Question

A thin uniform wire of mass 'm' and linear density '\(\rho\)' is bent in the form of a circular ring. The moment of inertia of the ring about a tangent parallel to its diameter is

• A. \( \frac{3m^3}{8\pi^2\rho^2} \)
• B. \( \frac{8m^3}{3\pi^2\rho^2} \)
• C. \( \frac{8\pi^2m^3}{3\rho^2} \)
• D. \( \frac{3\pi^2m^3}{8\rho^2} \)

Hint:

The Parallel Axis Theorem is crucial for finding the moment of inertia about any axis, given the moment of inertia about a parallel axis through the center of mass.
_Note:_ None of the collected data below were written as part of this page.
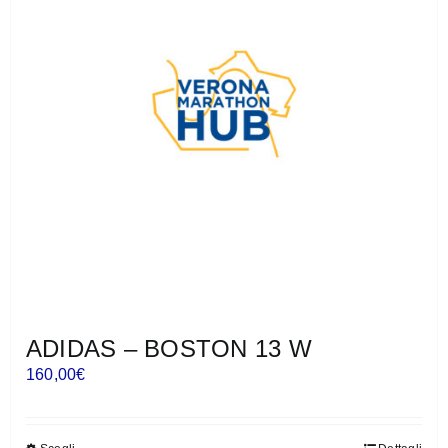
possono
essere
scelte
nella
pagina
del
prodotto
ADIDAS – BOSTON 13 W
160,00
€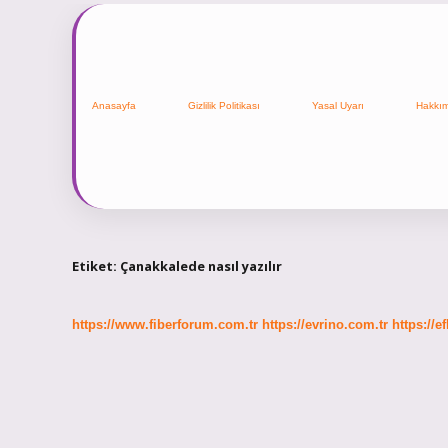
Anasayfa
Gizlilik Politikası
Yasal Uyarı
Hakkı
Etiket:
Çanakkalede nasıl yazılır
https://www.fiberforum.com.tr
https://evrino.com.tr
https://e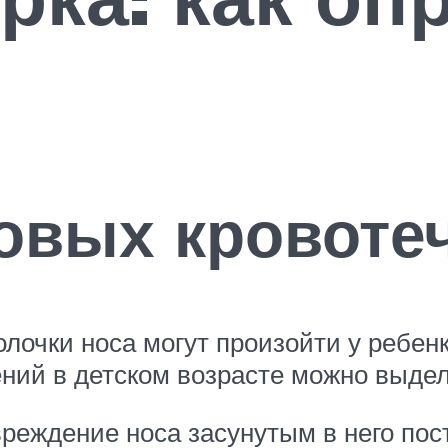
вых кровотеч
лочки носа могут произойти у ребен
ений в детском возрасте можно выде
вреждение носа засунутым в него по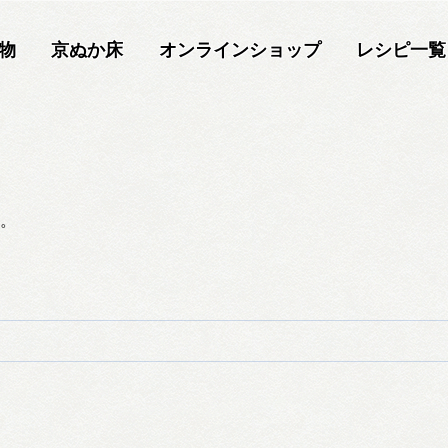
物
京ぬか床
オンラインショップ
レシピ一覧
。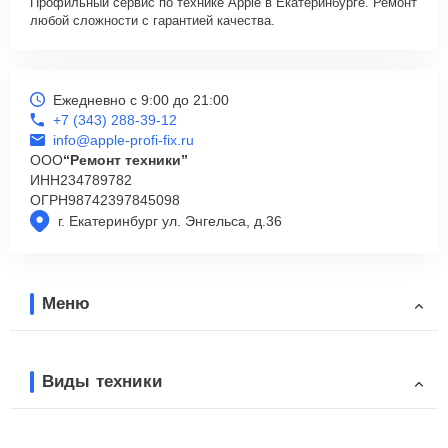
Профильный сервис по технике Apple в Екатеринбурге. Ремонт
любой сложности с гарантией качества.
Ежедневно с 9:00 до 21:00
+7 (343) 288-39-12
info@apple-profi-fix.ru
ООО
“Ремонт техники”
ИНН
234789782
ОГРН
98742397845098
г. Екатеринбург ул. Энгельса, д.36
Меню
Виды техники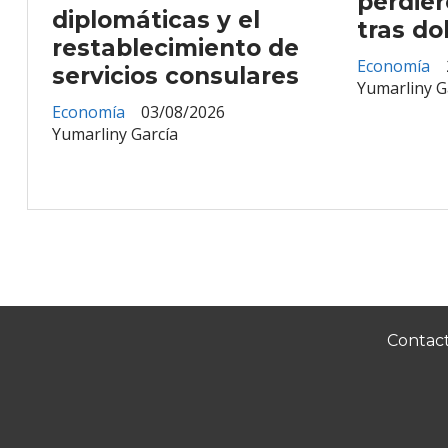
perdie
diplomáticas y el
tras do
restablecimiento de
Economía
servicios consulares
Yumarliny G
Economía
03/08/2026
Yumarliny García
Contac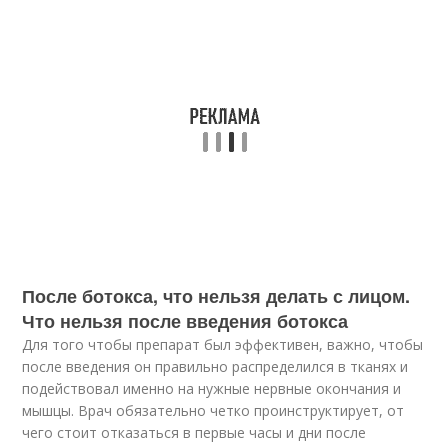
После ботокса, что нельзя делать с лицом.
Что нельзя после введения ботокса
Для того чтобы препарат был эффективен, важно, чтобы
после введения он правильно распределился в тканях и
подействовал именно на нужные нервные окончания и
мышцы. Врач обязательно четко проинструктирует, от
чего стоит отказаться в первые часы и дни после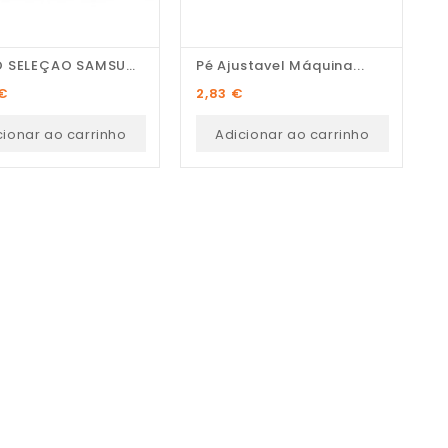
BOTAO SELEÇAO SAMSUNG...
Pé Ajustavel Máquina...
T
Preço
P
 €
2,83 €
4
cionar ao carrinho
Adicionar ao carrinho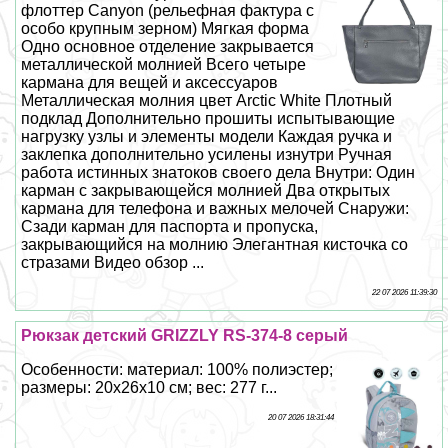
флоттер Canyon (рельефная фактура с
особо крупным зерном) Мягкая форма
Одно основное отделение закрывается
металлической молнией Всего четыре
кармана для вещей и аксессуаров
Металлическая молния цвет Arctic White Плотный
подклад Дополнительно прошиты испытывающие
нагрузку узлы и элементы модели Каждая ручка и
заклепка дополнительно усилены изнутри Ручная
работа истинных знатоков своего дела Внутри: Один
карман с закрывающейся молнией Два открытых
кармана для телефона и важных мелочей Снаружи:
Сзади карман для паспорта и пропуска,
закрывающийся на молнию Элегантная кисточка со
стразами Видео обзор ...
22 07 2026 11:39:30
Рюкзак детский GRIZZLY RS-374-8 серый
Особенности: материал: 100% полиэстер;
размеры: 20х26х10 см; вес: 277 г...
20 07 2026 18:31:44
Remember the formula: \(I = I_{cm} + Md^2\).

Answer 1

The Correct Option is A

Let the radius of the circular ring be R.
The total mass m, linear density \(\rho\), and length L (circumference) are related by \( m = \rho L \).
The length of the wire is the circumference of the ring, \( L = 2\pi R \).
So, \( m = \rho (2\pi R) \). We can express the radius R in terms of m and \(\rho\): \( R = \frac{m}{2\pi\rho} \).
The moment of inertia of a ring about its diameter is \( I_{dia} = \frac{1}{2}MR^2 \). In our case, \( I_{dia} = \frac{1}{2}mR^2 \).
We need to find the moment of inertia about a tangent that is parallel to a diameter.
By the Parallel Axis Theorem, the moment of inertia \(I\) about an axis parallel to an axis through the center of mass is \( I = I_{cm} + Md^2 \), where \(I_{cm}\) is the moment of inertia about the center of mass axis and d is the distance between the two axes.
Here, the axis through the center of mass is the diameter. So, \( I_{cm} = I_{dia} = \frac{1}{2}mR^2 \).
The parallel axis is a tangent, so the distance \(d\) between the diameter and the tangent is the radius R.
Therefore, the moment of inertia about the tangent is \( I_{tangent} = I_{dia} + mR^2 = \frac{1}{2}mR^2 + mR^2 = \frac{3}{2}mR^2 \).
Now, we substitute the expression for R in terms of m and \(\rho\).
\( I_{tangent} = \frac{3}{2}m \left( \frac{m}{2\pi\rho} \right)^2 = \frac{3}{2}m \left( \frac{m^2}{4\pi^2\rho^2} \right) \).
\( I_{tangent} = \frac{3m^3}{8\pi^2\rho^2} \).